##### Data section
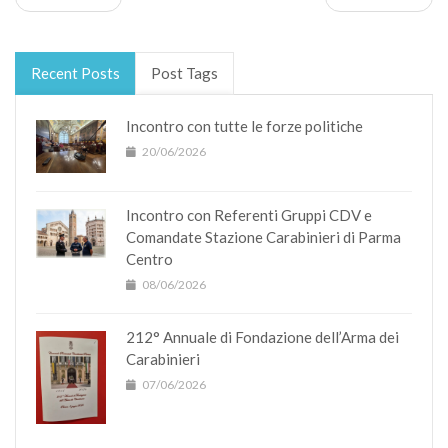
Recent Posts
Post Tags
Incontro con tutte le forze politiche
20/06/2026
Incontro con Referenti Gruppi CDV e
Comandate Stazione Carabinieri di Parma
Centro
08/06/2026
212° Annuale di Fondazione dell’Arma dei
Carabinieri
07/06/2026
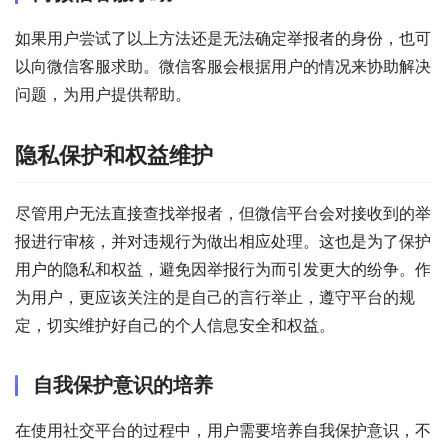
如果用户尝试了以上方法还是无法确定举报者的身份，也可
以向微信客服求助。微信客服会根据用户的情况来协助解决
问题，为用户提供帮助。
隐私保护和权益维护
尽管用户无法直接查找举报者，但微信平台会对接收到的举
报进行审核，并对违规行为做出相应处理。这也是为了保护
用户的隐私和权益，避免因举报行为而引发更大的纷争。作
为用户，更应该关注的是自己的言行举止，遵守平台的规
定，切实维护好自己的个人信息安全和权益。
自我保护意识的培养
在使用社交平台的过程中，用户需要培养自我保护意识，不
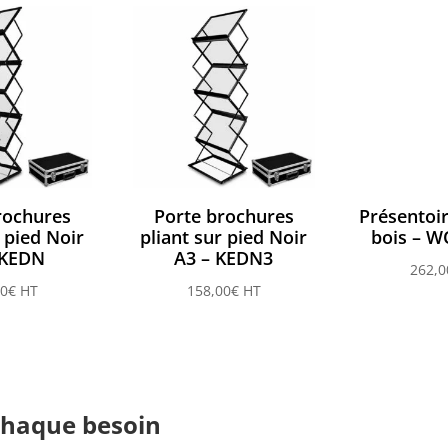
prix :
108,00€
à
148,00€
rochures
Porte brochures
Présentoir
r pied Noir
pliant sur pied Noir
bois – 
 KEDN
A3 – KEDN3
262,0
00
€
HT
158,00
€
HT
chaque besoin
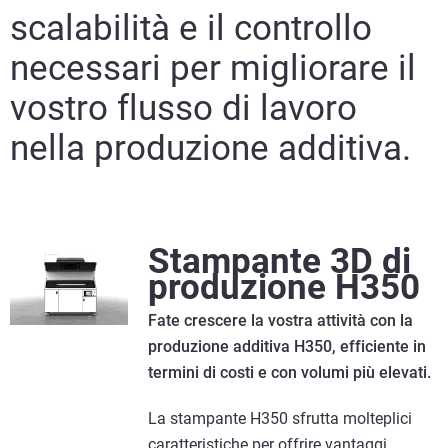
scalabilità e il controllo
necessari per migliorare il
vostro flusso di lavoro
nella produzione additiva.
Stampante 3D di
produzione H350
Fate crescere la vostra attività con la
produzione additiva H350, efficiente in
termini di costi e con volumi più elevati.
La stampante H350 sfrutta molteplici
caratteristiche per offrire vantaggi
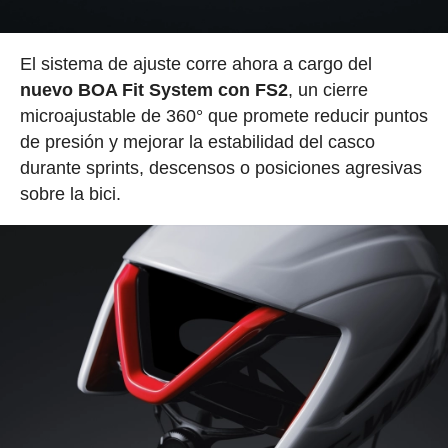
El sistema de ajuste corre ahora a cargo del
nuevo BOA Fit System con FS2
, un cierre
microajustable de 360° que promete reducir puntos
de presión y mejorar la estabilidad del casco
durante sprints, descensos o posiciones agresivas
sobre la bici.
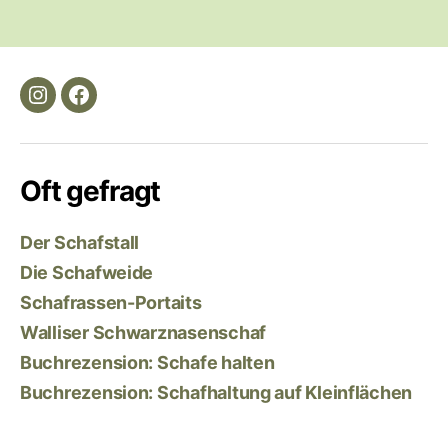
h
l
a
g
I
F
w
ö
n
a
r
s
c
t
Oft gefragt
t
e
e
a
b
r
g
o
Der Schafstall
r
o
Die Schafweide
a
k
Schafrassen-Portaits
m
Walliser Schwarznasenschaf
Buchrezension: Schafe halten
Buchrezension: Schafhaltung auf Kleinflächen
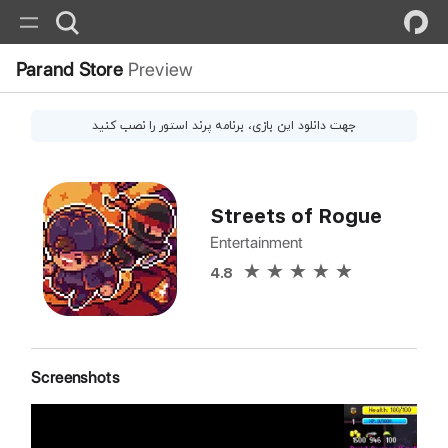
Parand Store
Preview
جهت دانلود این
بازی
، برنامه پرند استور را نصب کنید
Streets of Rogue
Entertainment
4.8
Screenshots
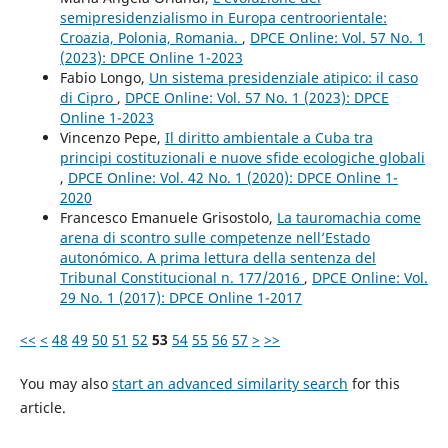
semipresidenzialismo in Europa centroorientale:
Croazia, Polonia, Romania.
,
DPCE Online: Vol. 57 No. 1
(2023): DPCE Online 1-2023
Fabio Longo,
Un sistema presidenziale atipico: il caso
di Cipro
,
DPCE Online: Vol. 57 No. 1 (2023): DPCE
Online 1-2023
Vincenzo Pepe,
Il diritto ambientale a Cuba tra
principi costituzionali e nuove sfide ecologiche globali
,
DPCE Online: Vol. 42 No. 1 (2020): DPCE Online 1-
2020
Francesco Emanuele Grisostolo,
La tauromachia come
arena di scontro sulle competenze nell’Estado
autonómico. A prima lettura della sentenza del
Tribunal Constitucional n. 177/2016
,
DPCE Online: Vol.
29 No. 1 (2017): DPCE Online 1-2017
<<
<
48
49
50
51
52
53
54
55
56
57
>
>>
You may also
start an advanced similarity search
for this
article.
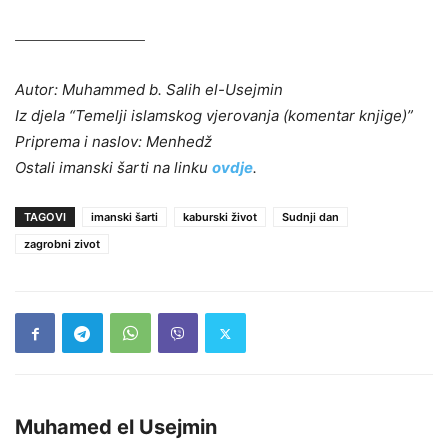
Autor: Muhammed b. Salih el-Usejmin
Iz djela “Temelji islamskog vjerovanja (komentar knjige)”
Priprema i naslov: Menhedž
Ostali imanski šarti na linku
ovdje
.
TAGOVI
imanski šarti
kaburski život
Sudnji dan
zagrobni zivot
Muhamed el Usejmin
##########
**Assignment**
With the pictures omitted, copy exactly the lines of the listing above starting at the line containing "用户的隐私和权益，避免因举报行为而引发更大的纷争。作" and ending at the line containing "termini di costi e con volumi più elevati.", both included.

**Task output**
用户的隐私和权益，避免因举报行为而引发更大的纷争。作
为用户，更应该关注的是自己的言行举止，遵守平台的规
定，切实维护好自己的个人信息安全和权益。
自我保护意识的培养
在使用社交平台的过程中，用户需要培养自我保护意识，不
prix :
108,00€
à
148,00€
rochures
Porte brochures
Présentoir
r pied Noir
pliant sur pied Noir
bois – 
 KEDN
A3 – KEDN3
262,0
00
€
HT
158,00
€
HT
chaque besoin
scalabilità e il controllo
necessari per migliorare il
vostro flusso di lavoro
nella produzione additiva.
Stampante 3D di
produzione H350
Fate crescere la vostra attività con la
produzione additiva H350, efficiente in
termini di costi e con volumi più elevati.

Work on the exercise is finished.